-- THE RECORDS --
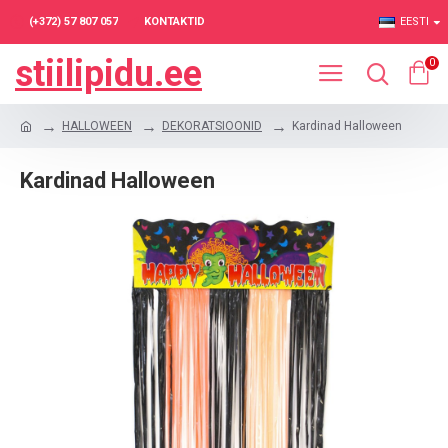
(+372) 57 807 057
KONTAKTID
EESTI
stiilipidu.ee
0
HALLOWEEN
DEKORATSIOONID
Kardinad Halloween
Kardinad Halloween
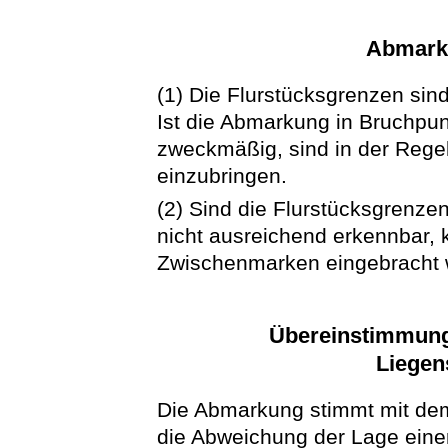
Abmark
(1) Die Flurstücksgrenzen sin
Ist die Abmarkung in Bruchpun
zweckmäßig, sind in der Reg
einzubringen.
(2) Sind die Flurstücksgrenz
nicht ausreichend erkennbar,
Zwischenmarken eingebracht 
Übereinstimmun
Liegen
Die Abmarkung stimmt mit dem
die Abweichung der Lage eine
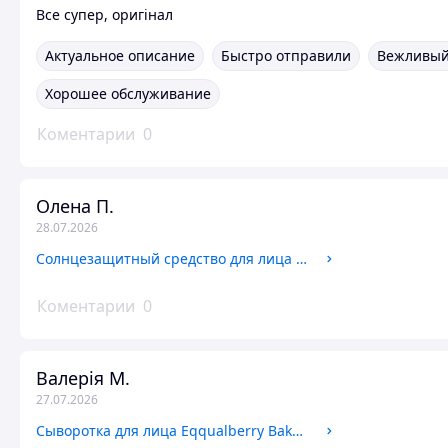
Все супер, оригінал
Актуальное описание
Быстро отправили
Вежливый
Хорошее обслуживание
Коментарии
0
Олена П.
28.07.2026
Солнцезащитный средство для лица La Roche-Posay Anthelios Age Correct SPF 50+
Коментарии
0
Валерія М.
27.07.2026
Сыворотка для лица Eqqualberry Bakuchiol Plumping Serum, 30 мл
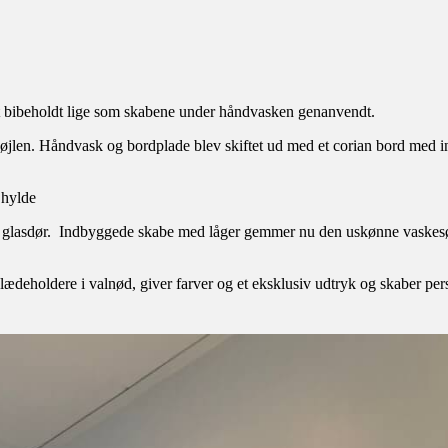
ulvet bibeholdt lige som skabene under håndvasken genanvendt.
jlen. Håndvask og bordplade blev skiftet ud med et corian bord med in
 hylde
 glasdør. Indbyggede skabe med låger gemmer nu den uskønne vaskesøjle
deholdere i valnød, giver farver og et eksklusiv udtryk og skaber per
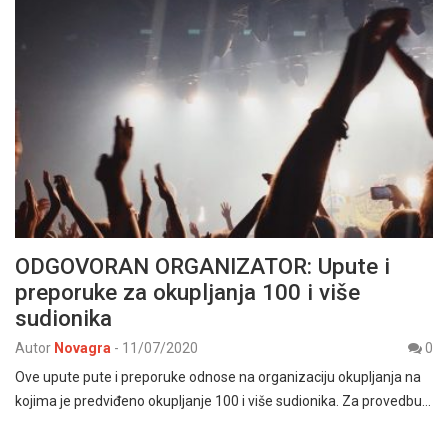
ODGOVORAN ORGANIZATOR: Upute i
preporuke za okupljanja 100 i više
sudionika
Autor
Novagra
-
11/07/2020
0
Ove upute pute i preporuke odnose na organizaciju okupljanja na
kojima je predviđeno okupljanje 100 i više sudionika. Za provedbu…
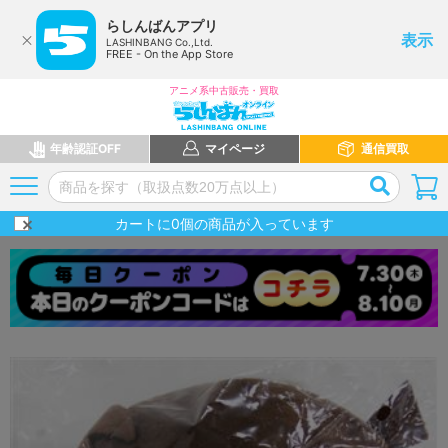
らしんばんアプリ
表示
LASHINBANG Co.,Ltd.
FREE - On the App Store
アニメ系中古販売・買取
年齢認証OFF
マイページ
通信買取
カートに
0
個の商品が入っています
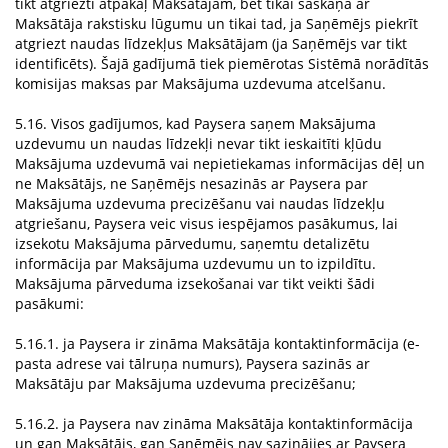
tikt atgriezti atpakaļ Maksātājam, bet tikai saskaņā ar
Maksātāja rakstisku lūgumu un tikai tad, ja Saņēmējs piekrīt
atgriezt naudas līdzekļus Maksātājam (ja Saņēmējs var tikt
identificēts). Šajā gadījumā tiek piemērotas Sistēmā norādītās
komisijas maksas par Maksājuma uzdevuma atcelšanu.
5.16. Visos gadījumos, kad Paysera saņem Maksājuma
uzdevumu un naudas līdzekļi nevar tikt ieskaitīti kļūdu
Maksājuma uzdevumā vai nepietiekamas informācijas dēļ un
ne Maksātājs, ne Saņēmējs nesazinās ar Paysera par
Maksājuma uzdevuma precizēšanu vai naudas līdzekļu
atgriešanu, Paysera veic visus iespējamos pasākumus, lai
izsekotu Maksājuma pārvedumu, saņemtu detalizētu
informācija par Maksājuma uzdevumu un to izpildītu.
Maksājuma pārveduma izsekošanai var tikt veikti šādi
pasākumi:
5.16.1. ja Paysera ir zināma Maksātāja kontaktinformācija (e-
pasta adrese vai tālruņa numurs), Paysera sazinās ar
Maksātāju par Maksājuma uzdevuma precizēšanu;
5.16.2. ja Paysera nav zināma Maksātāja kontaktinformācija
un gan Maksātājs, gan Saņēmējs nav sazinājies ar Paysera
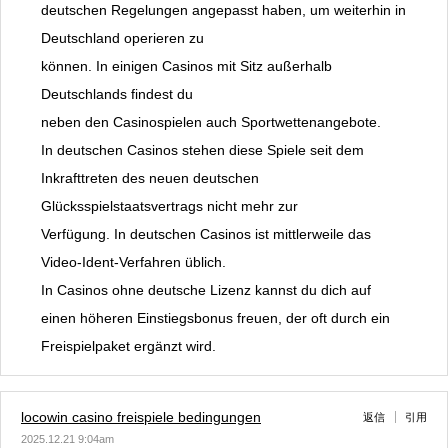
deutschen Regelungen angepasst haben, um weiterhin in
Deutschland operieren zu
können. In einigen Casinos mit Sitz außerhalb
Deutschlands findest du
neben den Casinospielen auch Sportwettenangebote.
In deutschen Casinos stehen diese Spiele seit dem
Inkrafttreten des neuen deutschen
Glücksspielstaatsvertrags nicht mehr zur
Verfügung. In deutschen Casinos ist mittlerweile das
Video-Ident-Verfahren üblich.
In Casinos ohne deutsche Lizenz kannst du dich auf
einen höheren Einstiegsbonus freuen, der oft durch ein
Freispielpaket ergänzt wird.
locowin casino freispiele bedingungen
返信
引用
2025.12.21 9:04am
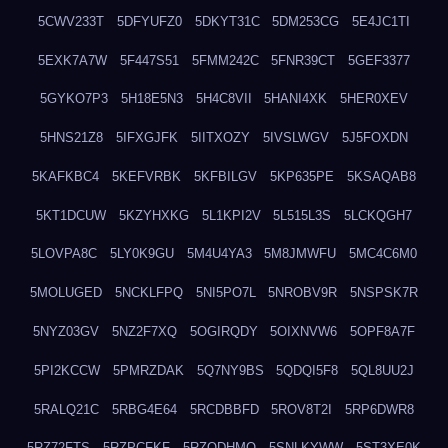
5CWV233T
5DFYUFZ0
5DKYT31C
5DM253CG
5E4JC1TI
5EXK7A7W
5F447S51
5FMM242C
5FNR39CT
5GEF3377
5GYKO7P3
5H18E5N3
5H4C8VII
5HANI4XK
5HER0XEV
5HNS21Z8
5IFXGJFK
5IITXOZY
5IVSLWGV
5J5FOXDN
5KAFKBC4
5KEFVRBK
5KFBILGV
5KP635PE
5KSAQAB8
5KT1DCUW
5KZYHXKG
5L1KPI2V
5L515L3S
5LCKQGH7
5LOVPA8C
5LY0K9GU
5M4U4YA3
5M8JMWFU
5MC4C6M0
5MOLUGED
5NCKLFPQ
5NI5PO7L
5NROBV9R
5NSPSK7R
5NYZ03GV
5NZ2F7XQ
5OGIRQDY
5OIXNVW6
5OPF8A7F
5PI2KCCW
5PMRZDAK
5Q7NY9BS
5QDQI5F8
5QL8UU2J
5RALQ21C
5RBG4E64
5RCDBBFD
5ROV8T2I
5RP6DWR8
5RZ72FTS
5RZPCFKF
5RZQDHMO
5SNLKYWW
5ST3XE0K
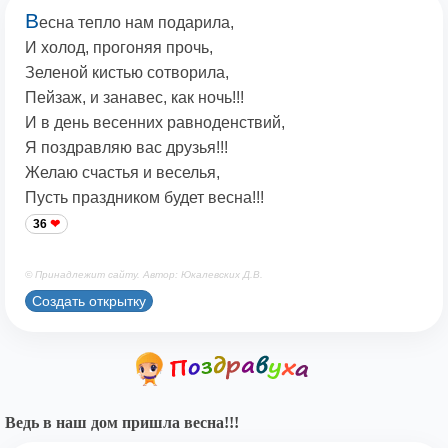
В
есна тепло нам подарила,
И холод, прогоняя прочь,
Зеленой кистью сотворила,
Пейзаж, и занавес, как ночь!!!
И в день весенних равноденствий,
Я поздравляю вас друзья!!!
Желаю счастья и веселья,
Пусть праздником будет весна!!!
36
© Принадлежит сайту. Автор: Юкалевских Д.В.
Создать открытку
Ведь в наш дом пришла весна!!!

---

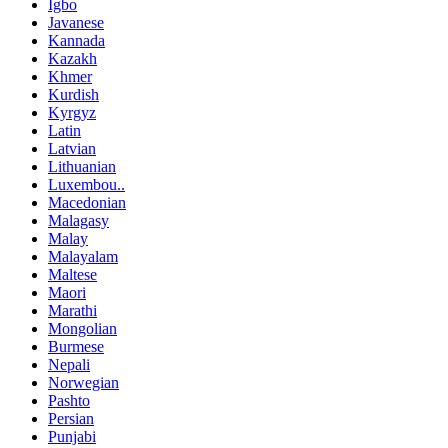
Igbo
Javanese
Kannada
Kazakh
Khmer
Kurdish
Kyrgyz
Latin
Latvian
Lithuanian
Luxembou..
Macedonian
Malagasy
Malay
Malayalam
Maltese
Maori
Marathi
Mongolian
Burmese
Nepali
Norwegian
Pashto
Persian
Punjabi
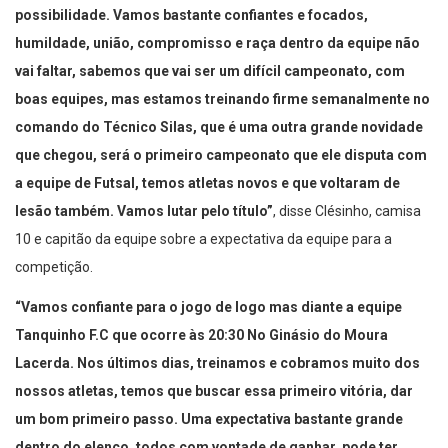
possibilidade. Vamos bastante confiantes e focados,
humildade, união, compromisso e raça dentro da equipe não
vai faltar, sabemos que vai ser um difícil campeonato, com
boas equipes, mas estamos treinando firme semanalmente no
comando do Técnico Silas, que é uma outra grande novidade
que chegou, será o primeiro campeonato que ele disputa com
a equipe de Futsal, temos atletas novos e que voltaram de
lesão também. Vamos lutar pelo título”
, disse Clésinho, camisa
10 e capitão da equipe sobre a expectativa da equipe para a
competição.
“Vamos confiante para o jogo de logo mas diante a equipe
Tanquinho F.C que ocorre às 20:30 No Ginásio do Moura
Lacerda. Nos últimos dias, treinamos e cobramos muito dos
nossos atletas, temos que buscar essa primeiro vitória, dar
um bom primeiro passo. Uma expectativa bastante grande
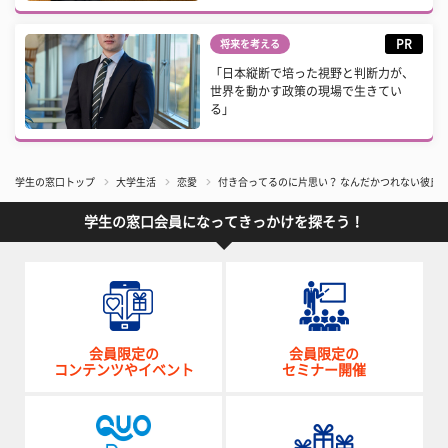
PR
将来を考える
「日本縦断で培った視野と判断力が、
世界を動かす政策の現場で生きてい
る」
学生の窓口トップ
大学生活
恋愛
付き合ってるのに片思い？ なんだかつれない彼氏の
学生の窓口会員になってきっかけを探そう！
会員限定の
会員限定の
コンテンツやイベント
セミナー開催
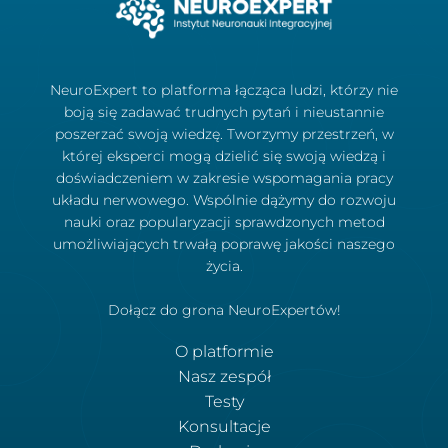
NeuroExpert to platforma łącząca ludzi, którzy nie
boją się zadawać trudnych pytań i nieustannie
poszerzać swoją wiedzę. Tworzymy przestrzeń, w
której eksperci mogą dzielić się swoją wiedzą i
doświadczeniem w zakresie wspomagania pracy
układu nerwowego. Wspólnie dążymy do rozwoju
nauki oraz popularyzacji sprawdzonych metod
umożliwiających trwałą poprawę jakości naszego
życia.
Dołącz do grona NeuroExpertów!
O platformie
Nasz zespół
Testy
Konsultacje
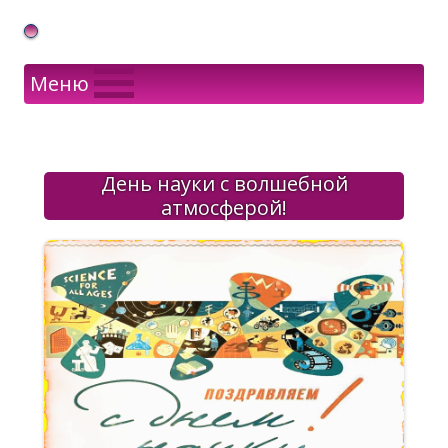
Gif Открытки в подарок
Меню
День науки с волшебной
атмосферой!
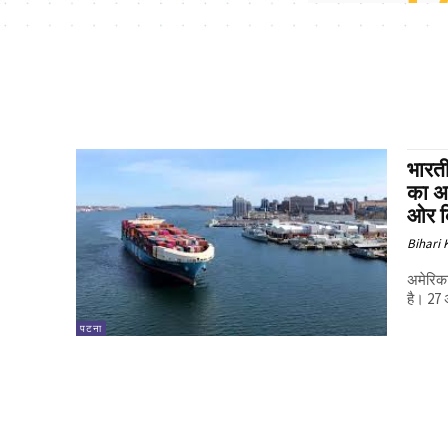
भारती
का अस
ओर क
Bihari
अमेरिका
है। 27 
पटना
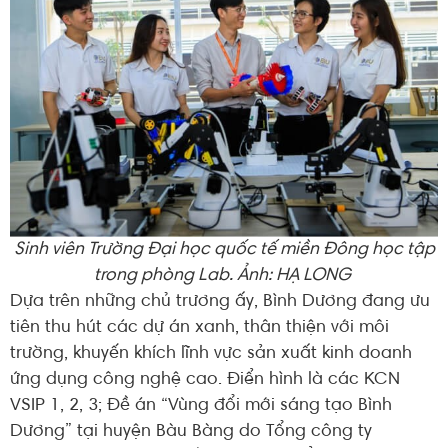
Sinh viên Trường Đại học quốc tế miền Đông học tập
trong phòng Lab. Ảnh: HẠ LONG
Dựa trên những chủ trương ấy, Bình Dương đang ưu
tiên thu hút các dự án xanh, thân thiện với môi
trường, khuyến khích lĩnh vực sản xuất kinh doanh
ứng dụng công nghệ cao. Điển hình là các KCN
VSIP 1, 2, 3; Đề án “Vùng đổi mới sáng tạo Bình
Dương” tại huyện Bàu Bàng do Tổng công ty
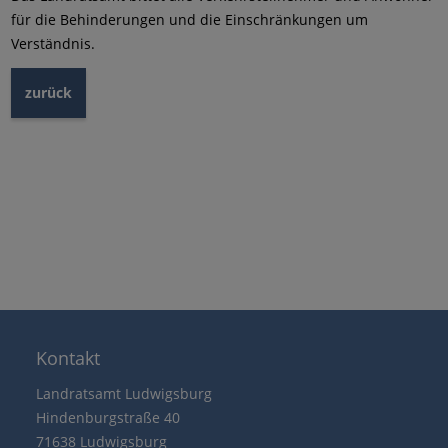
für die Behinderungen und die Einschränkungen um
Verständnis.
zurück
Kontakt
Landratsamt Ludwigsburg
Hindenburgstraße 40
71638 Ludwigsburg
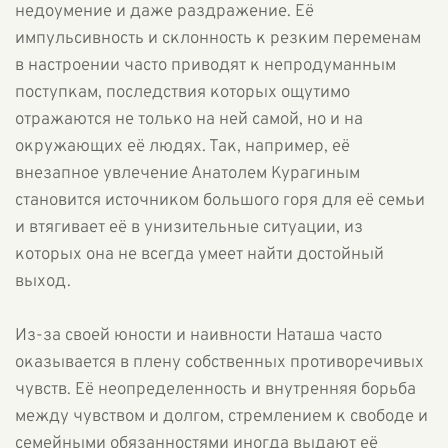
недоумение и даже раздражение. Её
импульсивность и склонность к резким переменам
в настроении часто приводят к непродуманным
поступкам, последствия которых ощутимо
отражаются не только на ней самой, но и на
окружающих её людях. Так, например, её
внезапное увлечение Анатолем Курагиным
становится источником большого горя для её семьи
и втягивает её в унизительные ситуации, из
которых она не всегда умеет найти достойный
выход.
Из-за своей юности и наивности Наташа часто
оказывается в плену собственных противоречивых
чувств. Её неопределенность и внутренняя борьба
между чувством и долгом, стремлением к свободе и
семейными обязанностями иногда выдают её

-- REQUIRED ACTION --
Scan the records above for the string "okupljanja", and copy every line where it turns up.

-- RESULT --
preporuke za okupljanja 100 i više
Ove upute pute i preporuke odnose na organizaciju okupljanja na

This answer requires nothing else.